(Collected data)
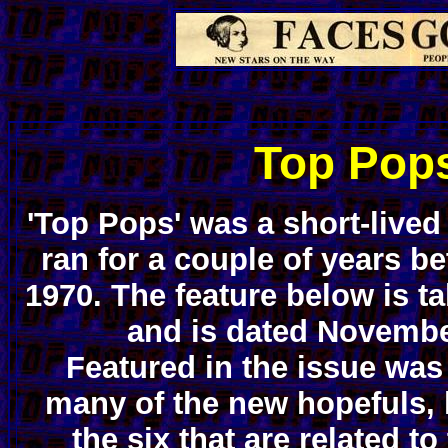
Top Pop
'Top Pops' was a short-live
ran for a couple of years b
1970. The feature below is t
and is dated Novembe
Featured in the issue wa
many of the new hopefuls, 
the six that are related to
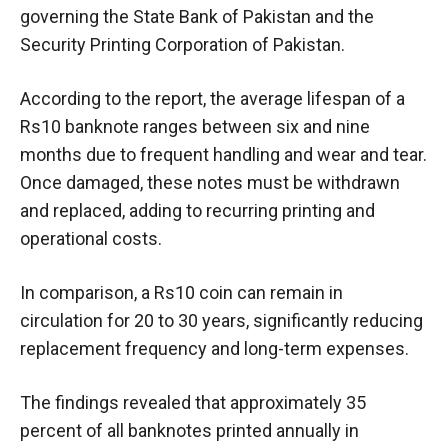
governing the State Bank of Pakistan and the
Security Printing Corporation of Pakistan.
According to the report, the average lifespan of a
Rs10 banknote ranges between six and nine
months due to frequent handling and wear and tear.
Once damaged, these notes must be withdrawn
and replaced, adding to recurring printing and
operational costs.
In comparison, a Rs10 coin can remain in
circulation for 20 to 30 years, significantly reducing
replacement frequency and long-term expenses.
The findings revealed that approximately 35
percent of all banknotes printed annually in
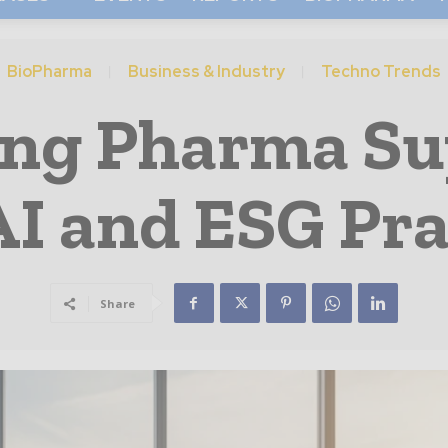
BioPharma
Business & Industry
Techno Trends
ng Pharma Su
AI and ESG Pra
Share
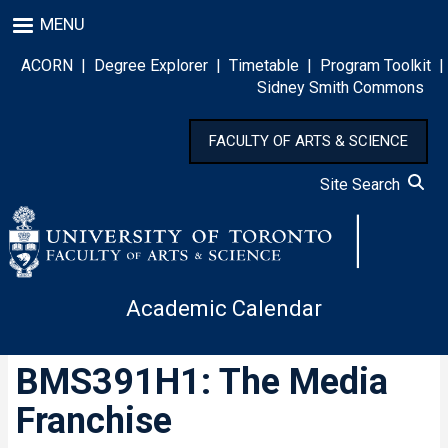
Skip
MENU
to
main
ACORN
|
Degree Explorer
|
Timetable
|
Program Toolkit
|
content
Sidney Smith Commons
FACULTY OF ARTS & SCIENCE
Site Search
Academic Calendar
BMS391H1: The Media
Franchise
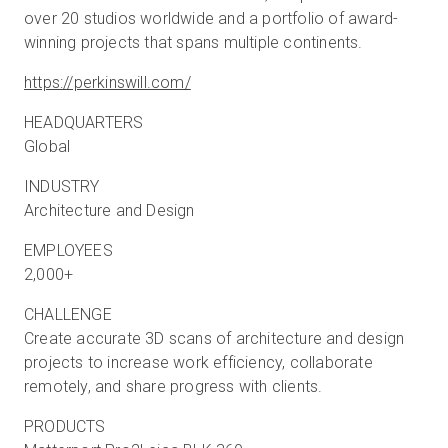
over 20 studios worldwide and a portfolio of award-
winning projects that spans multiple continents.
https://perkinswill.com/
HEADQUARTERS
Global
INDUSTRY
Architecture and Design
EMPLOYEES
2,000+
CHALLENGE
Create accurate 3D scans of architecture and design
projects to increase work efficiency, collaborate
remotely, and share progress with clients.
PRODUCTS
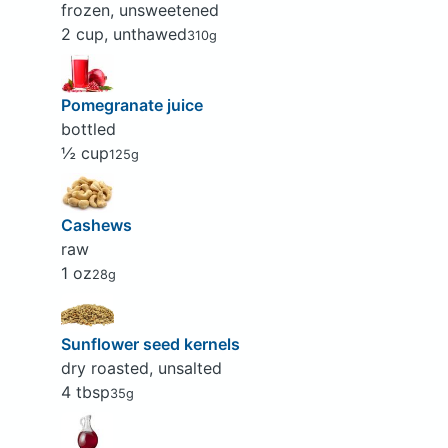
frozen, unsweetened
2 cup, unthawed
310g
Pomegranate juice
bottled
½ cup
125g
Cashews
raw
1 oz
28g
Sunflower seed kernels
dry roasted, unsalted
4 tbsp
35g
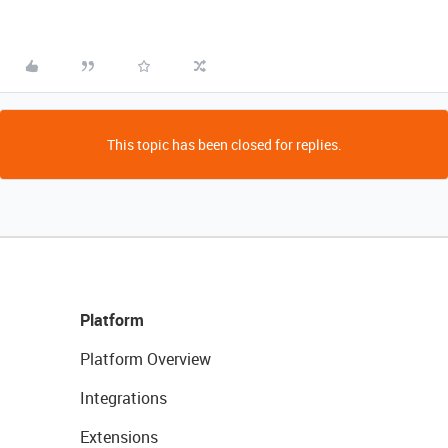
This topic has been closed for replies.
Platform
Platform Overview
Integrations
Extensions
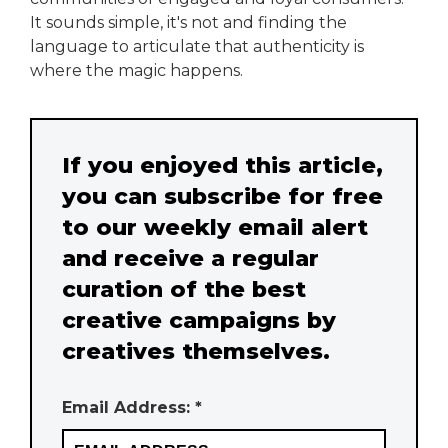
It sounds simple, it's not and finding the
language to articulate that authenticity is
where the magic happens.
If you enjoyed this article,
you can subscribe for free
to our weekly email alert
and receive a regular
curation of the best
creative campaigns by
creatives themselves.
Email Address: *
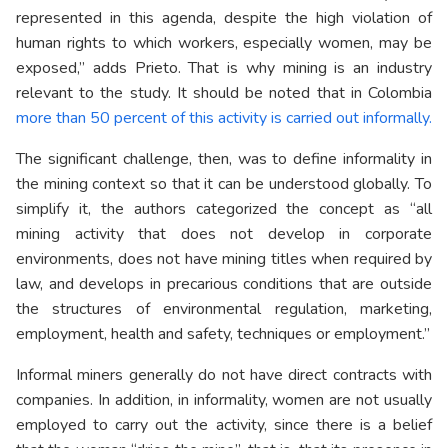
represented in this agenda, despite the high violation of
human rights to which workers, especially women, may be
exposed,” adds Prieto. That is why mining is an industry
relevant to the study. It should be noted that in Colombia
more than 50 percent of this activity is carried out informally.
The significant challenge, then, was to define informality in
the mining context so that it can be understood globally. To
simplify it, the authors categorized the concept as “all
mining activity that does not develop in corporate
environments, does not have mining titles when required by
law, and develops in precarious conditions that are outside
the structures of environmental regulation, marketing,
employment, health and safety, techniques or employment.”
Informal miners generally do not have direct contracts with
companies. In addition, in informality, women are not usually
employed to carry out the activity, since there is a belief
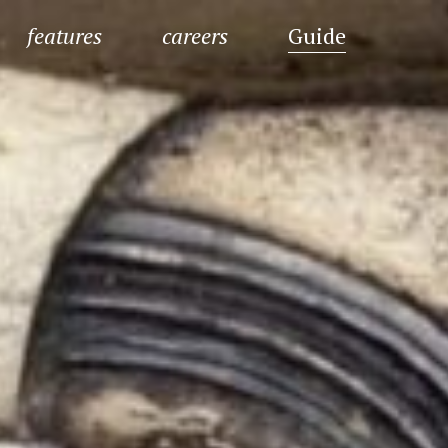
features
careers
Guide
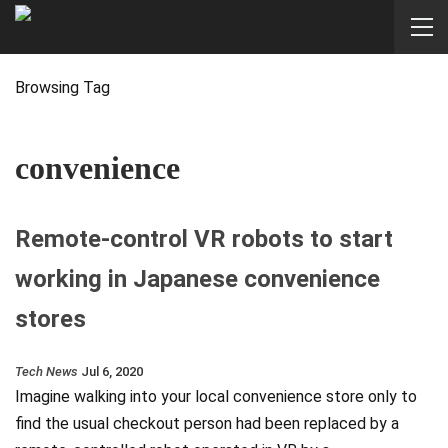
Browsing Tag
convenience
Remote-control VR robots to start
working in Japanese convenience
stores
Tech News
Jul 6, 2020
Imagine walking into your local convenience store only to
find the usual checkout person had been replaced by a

EXERCISE REQUIREMENTS -
Working from the entries above, please transcribe only the lines from the line with "was a short-live" through the line with "months due to", exactly, with both end lines and without pictures.

ANSWER SPACE -
'Top Pops' was a short-live
ran for a couple of years b
1970. The feature below is t
and is dated Novembe
Featured in the issue wa
many of the new hopefuls, 
the six that are related to
governing the State Bank of Pakistan and the
Security Printing Corporation of Pakistan.
According to the report, the average lifespan of a
Rs10 banknote ranges between six and nine
months due to frequent handling and wear and tear.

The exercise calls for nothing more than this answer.